Thank you. Our next question comes from Mr. Toby Hansen from Band Recruit. Please go ahead. Sir, your line is open.
Thank you. I had three questions. The first was if you could split out the adjusted EBITDA per kilo by domestic and export markets as sort of a year-on-year development. The second one was just a question on the grain sales that you make externally, do you hedge any of the forward sales prices, or do you just sell on the spot once the harvest is done? And then the third one was, you spoke about it a little bit just now, saying that a lot of your competitors are struggling, and it's clear players like Agromars are being liquidated. Are you planning to acquire any struggling assets, either in whole or smaller production facilities?
I think you have a question. I started from the question number three about Agromart. You completely right. The player number two was the CPA of the market, Agromart. And, yeah, we don't have any appetite to buy this effort because, yeah, fast is very important. And we thought a lot of times the cost of production and efficiency of production is the main our advantages. That is why we understand that we can achieve so high efficiency only through creating new capacity. Yes, to create and build state-of-the-art capacity. And we know that facility and that asset, this asset was, yes, we know that Agromar during the maybe last seven, I don't know, the maybe seven, five years, did not invest in modernization, in maintenance.
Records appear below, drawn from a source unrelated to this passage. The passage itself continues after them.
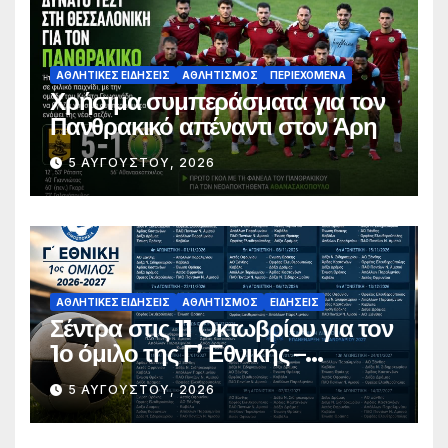
ΑΘΛΗΤΙΚΈΣ ΕΙΔΉΣΕΙΣ
ΑΘΛΗΤΙΣΜΌΣ
ΠΕΡΙΕΧΌΜΕΝΑ
Χρήσιμα συμπεράσματα για τον
Πανθρακικό απέναντι στον Άρη
5 ΑΥΓΟΎΣΤΟΥ, 2026
ΑΘΛΗΤΙΚΈΣ ΕΙΔΉΣΕΙΣ
ΑΘΛΗΤΙΣΜΌΣ
ΕΙΔΉΣΕΙΣ
Σέντρα στις 11 Οκτωβρίου για τον
1ο όμιλο της Γ’ Εθνικής –
Ανακοινώθηκε το πλήρες
5 ΑΥΓΟΎΣΤΟΥ, 2026
πρόγραμμα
And we know exactly, but we understand the level of quality of the set. It is completely not interesting for us. At other point, we cannot imagine how it's possible to produce tomorrow. Maybe if somebody buys this facility, I am sure they need some time to invest a lot of money. to improve quality, to provide some modernization of these facilities, it takes time. Regarding the second equation about hedging of crops, we sold some of our crops in forward contracts. Regarding, for example, rape, some volumes of corn. It is not something special for this year because according to our policy every year and our strategy every year we provide some amount of crops we usually sell in forward contracts.
Would you be able to say what percentage of the harvest is sold forward? Like is it under 10%?
It depends on crops. It depends on crops. Some of them approximately 50%, some of them 20%.
Was that 50 or 1515? 5-0. Okay, brilliant. Sorry to interrupt.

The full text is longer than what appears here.